## Information
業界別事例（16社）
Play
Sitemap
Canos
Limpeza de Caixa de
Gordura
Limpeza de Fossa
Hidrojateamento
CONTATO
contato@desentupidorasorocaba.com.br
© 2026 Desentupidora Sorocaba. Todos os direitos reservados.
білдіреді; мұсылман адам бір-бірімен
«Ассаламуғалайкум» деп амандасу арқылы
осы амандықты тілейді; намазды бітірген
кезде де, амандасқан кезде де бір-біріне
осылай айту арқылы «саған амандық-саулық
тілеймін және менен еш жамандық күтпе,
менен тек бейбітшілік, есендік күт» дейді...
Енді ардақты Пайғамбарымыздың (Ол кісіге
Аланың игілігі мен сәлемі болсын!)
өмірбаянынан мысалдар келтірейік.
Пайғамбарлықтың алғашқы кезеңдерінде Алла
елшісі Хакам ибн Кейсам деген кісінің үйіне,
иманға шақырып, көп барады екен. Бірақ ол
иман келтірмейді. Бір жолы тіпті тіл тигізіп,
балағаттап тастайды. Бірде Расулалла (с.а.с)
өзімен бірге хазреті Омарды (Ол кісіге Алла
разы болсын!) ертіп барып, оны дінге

---

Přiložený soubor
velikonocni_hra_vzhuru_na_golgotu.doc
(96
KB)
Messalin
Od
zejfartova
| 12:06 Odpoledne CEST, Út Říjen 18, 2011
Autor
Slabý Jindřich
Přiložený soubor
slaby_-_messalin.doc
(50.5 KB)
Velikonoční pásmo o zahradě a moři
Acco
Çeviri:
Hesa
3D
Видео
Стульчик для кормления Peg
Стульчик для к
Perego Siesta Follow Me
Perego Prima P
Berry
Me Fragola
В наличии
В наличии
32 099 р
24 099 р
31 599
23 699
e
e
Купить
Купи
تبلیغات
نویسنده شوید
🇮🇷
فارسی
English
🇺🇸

## Exercise goal
Search the preceding listing for the word "Limpeza" and pull out every line that holds it.

## Answer to the problem
Limpeza de Caixa de
Limpeza de Fossa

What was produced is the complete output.